Kesinambungan atau Keterputusan: Gerakan Perempuan Nahdlatul Ulama tahun 1950an-1990an

Oleh: Makrus Ali

Alumnus Pascasarjana Sejarah FIB UGM

Dibandingkan dengan gerakan perempuan lainnya, gerakan perempuan Nahdatul Ulama sedikit terlambat. Manifestasi gerakan perempuan Nahdlatul Ulama ditandai dengan berdirinya Muslimat NU tahun 1946. Secara struktural Muslimat merupakan kepanjangan tangan Nahdlatul Ulama dalam bidang pengelolaan isu perempuan. Di luar jalur struktural, gerakan perempuan NU tumbuh seiring menguatnya gerakan perempuan di Indonesia. Aktifis-aktifis perempuan yang merepresentasikan NU terlibat aktif dalam gender discourse pada era 1990an.

Paper ini menganalisa sejauh mana konsistensi gerakan perempuan NU baik struktural maupun non-struktural dalam menyikapi persoalan perempuan.
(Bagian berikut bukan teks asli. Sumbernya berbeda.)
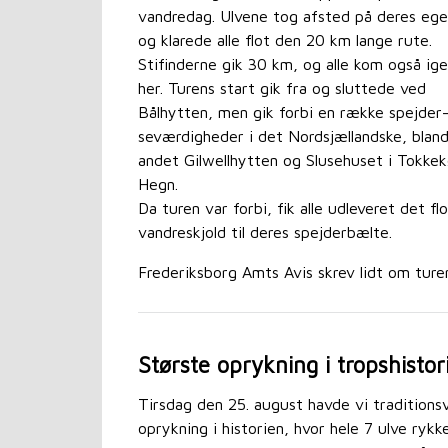
vandredag. Ulvene tog afsted på deres ege
og klarede alle flot den 20 km lange rute.
Stifinderne gik 30 km, og alle kom også i
her. Turens start gik fra og sluttede ved
Bålhytten, men gik forbi en række spejder
seværdigheder i det Nordsjællandske, blan
andet Gilwellhytten og Slusehuset i Tokke
Hegn.
Da turen var forbi, fik alle udleveret det fl
vandreskjold til deres spejderbælte.
Frederiksborg Amts Avis skrev lidt om ture
Største oprykning i tropshistor
Tirsdag den 25. august havde vi traditionsv
oprykning i historien, hvor hele 7 ulve ryk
Konsistensi gerakan perempuan NU tidak bisa dilepaskan dengan dinamika yang berlangsung baik secara internal maupun eksternalĀ  NU. Tarik menarik antara kubu konservatif dan moderat dalam tubuh NU memengaruhi arah gerakan perempuan NU. Kondisi ini seringkali melahirkan ambivalensi gerakan perempuan NU. Sehingga mengakibatkan bentuk dari gerakan perempuan NU pada satu periode tertentu terlihat berbeda pada periode selanjutnya. Tidak jarang menunjukan sikap yang kontradiktif. Terkait penilaian konsistensi gerakan perempuan NU, paper ini akan fokus pada dua hal utama. Pertama relasi perempuan dan agama, kedua perempuan dan kepentingan publik.

Keywords: Sejarah Perempuan, Feminisme, Nahdlatul Ulama.